La cacareada eternidad de los regímenes políticos, ha demostrado ser de lo más precaria. Los mil años de Hitler, devinieron en escuálidos trece. En República Dominicana, el generalísimo Rafael Leonidas Trujillo, alias Chapita por sus toneladas de condecoraciones, disfrutaba de sus treinta y un años de férrea dictadura, tan seguro, que paseaba sin escoltas más allá de su chofer, por las avenidas de la capital, llamada Ciudad Trujillo, en honor a él. Creía tener todo controlado. Craso error que aprovecharon quienes le ajusticiaron. Se creía eterno cuando regaño a Pérez Jiménez en ocasión de su derrocamiento. ¿Por qué huiste en lugar de defenderte? – le reclamó.  Es que no quería dar un baño de sangre – se excusó el dictador. Por su parte, los  perejimeniztas no podían creerlo, cuando se enteraron que  su patriarca no era tan eterno, que huía en la “vaca sagrada” despavorido y que dejó una maleta repleta de dólares en el aeropuerto. Mientras corrían por los albañales, los defensores de la dictadura  venezolana se preguntaban qué como era posible tal debacle, si acababan de arrasar en el plebiscito hacía menos de dos meses. Luego, al “enterarse” de las cárceles de Guasina, o de las torturas de la Seguridad Nacional, entonaban a ritmo de corre – corre, lo que se ha convertido en el himno de las ex autocracias: Yo no sabía, yo no sabía. 
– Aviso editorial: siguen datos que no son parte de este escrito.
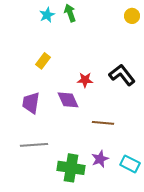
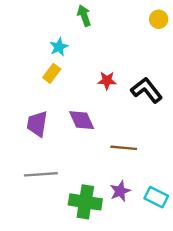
cyan star: (47, 15) -> (59, 47), moved
red star: (85, 80) -> (107, 81), moved

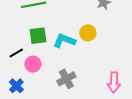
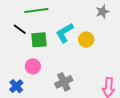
cyan L-shape: (64, 41) -> (65, 33), moved, turned -55
black line: (16, 53) -> (20, 29), moved, turned 64

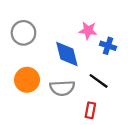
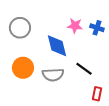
blue cross: (108, 46) -> (97, 28), moved
red rectangle: (90, 110) -> (97, 94), moved

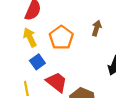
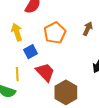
yellow arrow: (30, 37) -> (17, 32), moved

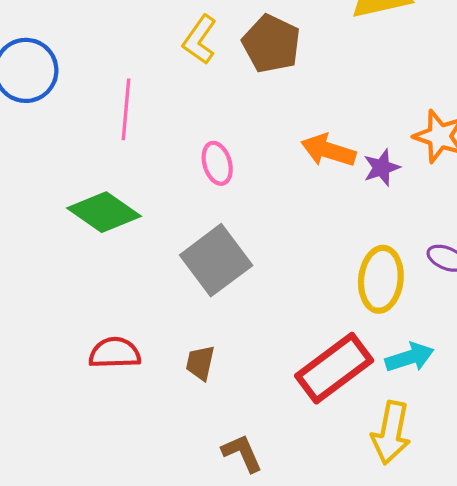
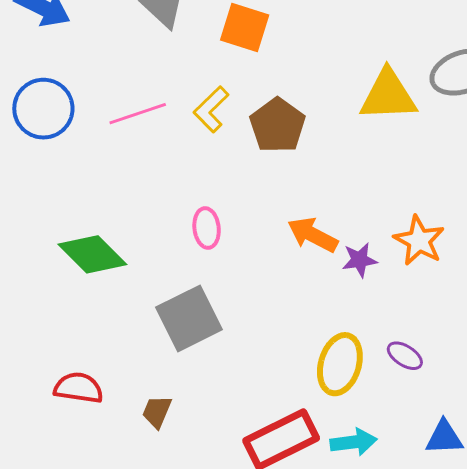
pink line: (126, 109) -> (138, 114), moved, turned 56

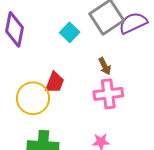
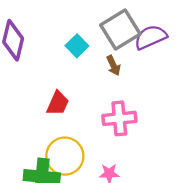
brown arrow: (105, 66) -> (113, 65), moved
yellow circle: (33, 98) -> (65, 156), moved

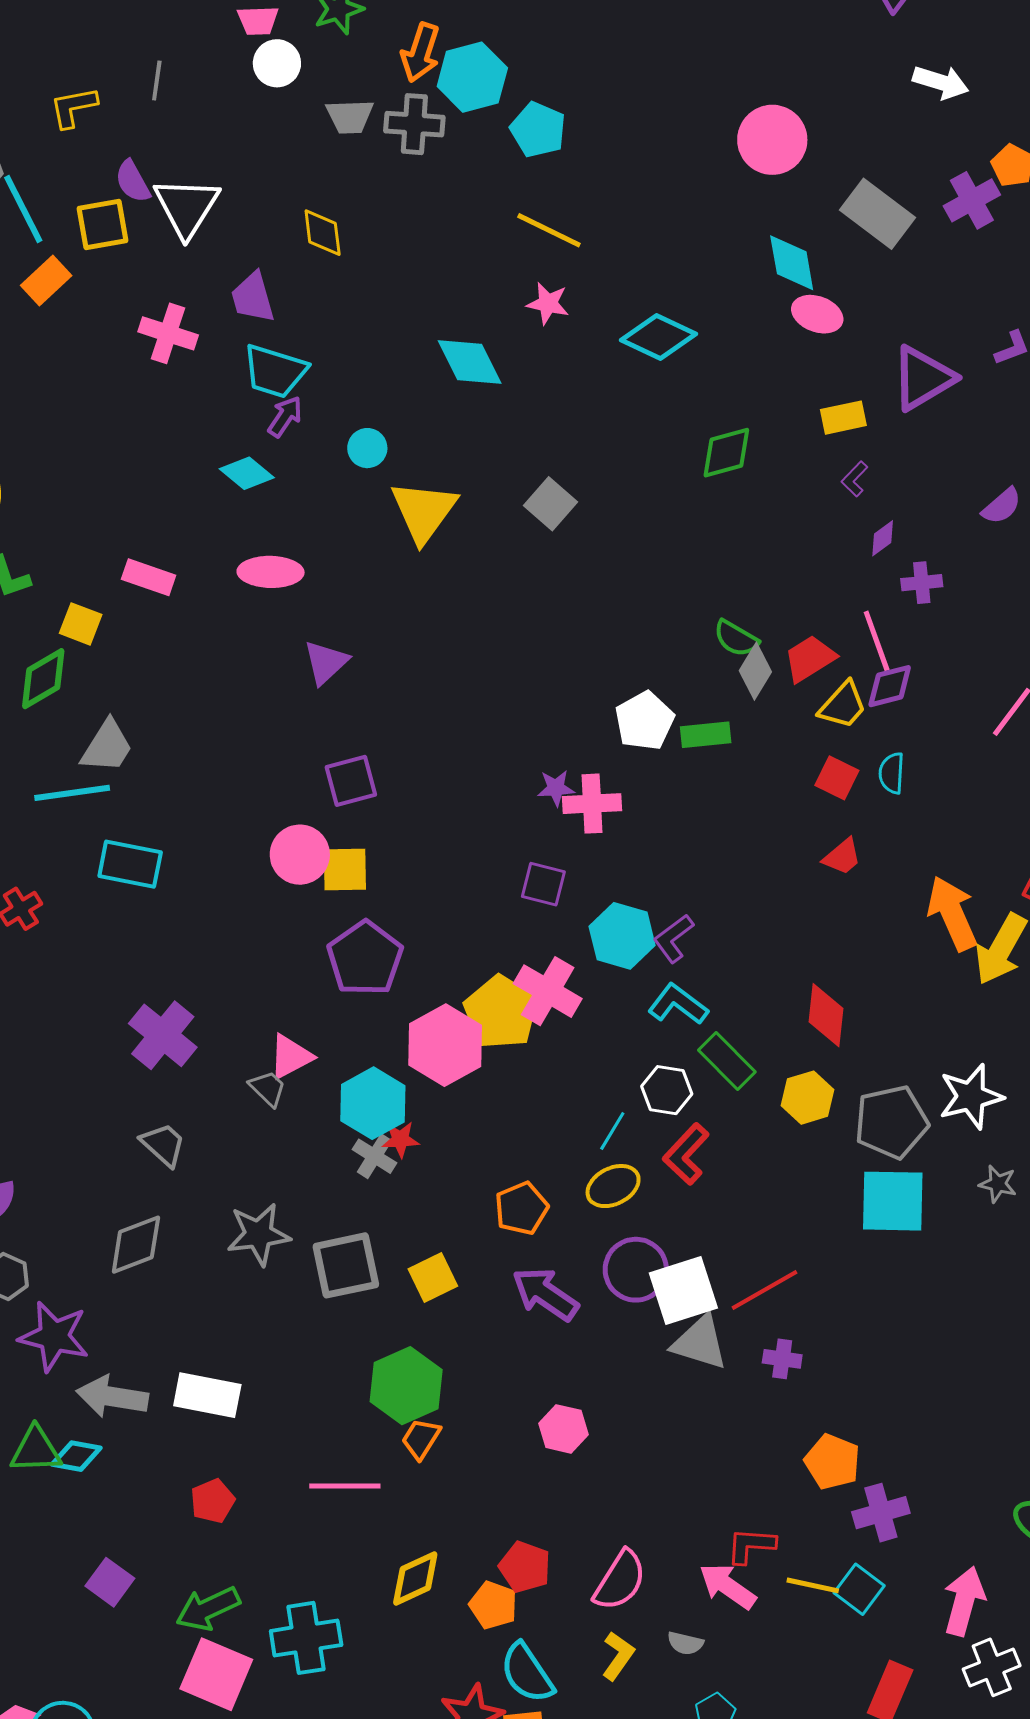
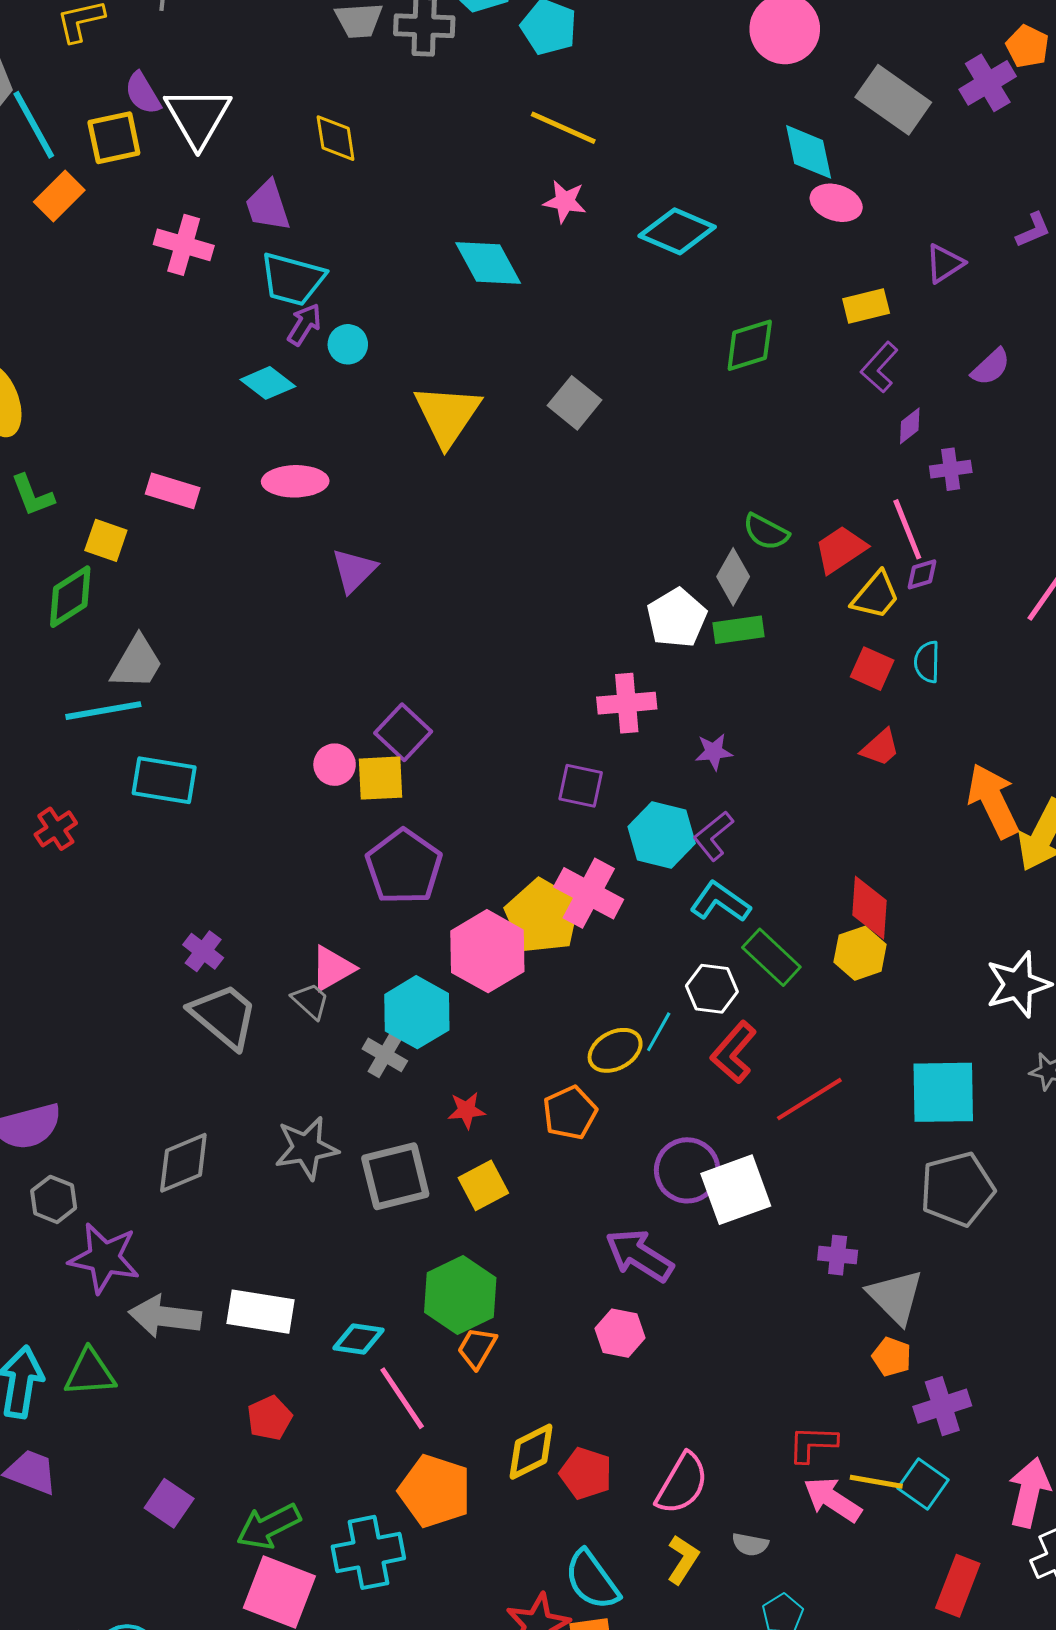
purple triangle: (923, 378) -> (945, 263), size x0.6
cyan circle: (367, 448) -> (348, 344), moved
purple L-shape: (855, 479) -> (879, 367), size x1.4
purple semicircle: (1002, 506) -> (991, 367), moved
gray diamond: (755, 671) -> (733, 577), moved
purple diamond: (890, 686) -> (922, 574), size x0.7
purple square: (351, 781) -> (403, 732), moved, turned -30
purple star: (556, 788) -> (714, 752), moved
pink circle: (300, 855) -> (335, 765), size x0.7
purple cross: (163, 1035) -> (203, 951), size x0.6
yellow hexagon: (808, 1098) -> (860, 953), moved
gray pentagon: (891, 1122) -> (957, 1189), moved
red star: (400, 1139) -> (466, 1110), moved
gray trapezoid: (163, 1145) -> (224, 1016), moved, size x1.5
gray cross: (374, 1156) -> (385, 1055), moved
yellow ellipse: (613, 1186) -> (615, 1050), moved
red line: (764, 1290) -> (809, 1099), moved
purple arrow: (545, 1294) -> (639, 1255), moved
gray triangle: (700, 1343) -> (896, 1297), moved, turned 30
cyan diamond: (76, 1456) -> (359, 1339), moved
orange pentagon: (832, 1462) -> (892, 1357), size x0.7
pink line: (345, 1486) -> (402, 1398), turned 58
yellow diamond: (415, 1578) -> (531, 1452), moved
pink arrow: (728, 1586) -> (833, 1499), moved
orange pentagon: (493, 1605) -> (435, 1491), moved, size x1.5

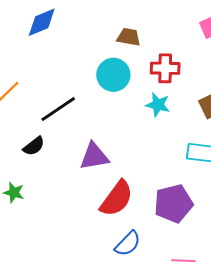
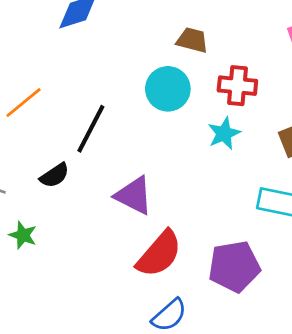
cyan star: (158, 105) -> (224, 133), turned 30
black line: (58, 109) -> (91, 129), turned -33
purple triangle: (94, 156) -> (134, 195), turned 32

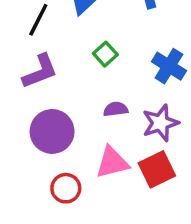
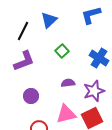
purple circle: (52, 131) -> (31, 96), size x0.6

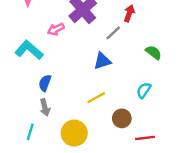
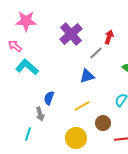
pink arrow: (56, 29) -> (15, 46), moved, turned 64
blue semicircle: (45, 83) -> (49, 98), moved
yellow circle: (74, 133) -> (76, 138), moved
Hoy, se repite la historia del otoño de tanto patrtiarca. Mubarak, cae luego de 32 años. Y cuando esto escribo, al inmovible Gadafi se le tambalea una eternidad de 42 años. Podríamos agregar a Pinochet, a Somoza, a Stroessner. La lista es gigantesca. Todos fueron eternos… hasta que el pueblo los sacó del poder. Y todos dejaron tras de sí, estelas de pobreza, frustración y odios. Ah! Y para la historia, ninguno pasa de ser un sátrapa. Sorprendidos, al igual que los dictadores tras la cortina de hierro por la caída del Muro de Berlín. Nadie previó  ese glorioso rodamiento de piedras, un mes antes. Lo único eterno de esas eternidades, resultó  que los pueblos cansados reclaman su libertad… como los ríos su cauce. 


LA REELECCIÓN PERPETUA

 Vámonos Ana Teresa, que las gallinas están cantando como gallos -  le dijo Guzmán Blanco a su esposa al observar que sus focas ya no aplaudían como antes y que sus leguleyismos reeleccionistas se habían agotado. Al autócrata le tumbaron las estatuas los mismos que se persignaban ante ellas, adorándolo cual dios tropical. De manera similar, el  Presidente Andueza Palacio se creyó el cuento de sus jaladores, que le reían todas sus ocurrencias y le rogaban que  gobernara para toda la vida. Entonces pretendió reformar la Constitución para eternizarse. Cuando fue derrocado por Joaquín Crespo en nombre del anti continuismo, se preguntaba si los que lo sacaban del poder no eran los mismos que reían sus chistes a carcajadas y según los deslenguados, le decían: uh, ah Andueza no se va.  Por cierto, la Revolución Legalista de Crespo, dirigida a evitar el continuismo de Andueza, no tuvo vergüenza para  reformar la Constitución a objeto de permanecer por siempre en la presidencia. Crespo repetía como un chiste, que también reían a carcajada  los mismos jaladores de siempre, que la lluvia que había en Caracas cuando tomó el poder… le había borrado las consignas.


Luego el patriarca Gómez. Siete constituciones, reformadas por un vergonzoso congreso que cual foca, le aplaudía a rabiar todos sus abusos. Al final, Gómez dejó una Venezuela palúdica, analfabeta, improductiva y temerosa. ¿Para qué sirvieron sus 27 años en el poder? Puro atraso. Por ello, Mariano Picón Salas ¿alguien lo recuerda?, dijo que Venezuela entró al siglo XX en 1.936. Por cierto, ¿Cuándo entraremos en el siglo XXI?


LOS DEMÓCRATAS

Como contraparte, nuestros verdaderos demócratas fueron alérgicos a las eternidades del poder. López Contreras bajó su período de siete a cinco años. Betancourt, prohibió que los miembros de la Junta de Gobierno de 1.945 fueran candidatos presidenciales  en 1947 y no quiso serlo él 1973, cuando nadie dudaba de su triunfo. Leoni le entregó a Caldera, con la anuencia del candidato Gonzalo Barrios, la presidencia por una mínima diferencia de 28.000 votos. Y todos esos líderes representan una Venezuela creciendo al mayor ritmo sostenido en el mundo de entonces… y en democracia. Cada uno de ellos, hizo por Venezuela más que todos los autócratas juntos. 


Los países más prósperos de América Latina, no tienen más de una reelección. Chile, Brasil, Colombia, Costa Rica. Agreguemos a Estados Unidos y los presidencialismos europeos. La reelección perpetua, como aquellos viejos avisos en referencia a la virginidad, da cáncer… social. Vacunémonos pues.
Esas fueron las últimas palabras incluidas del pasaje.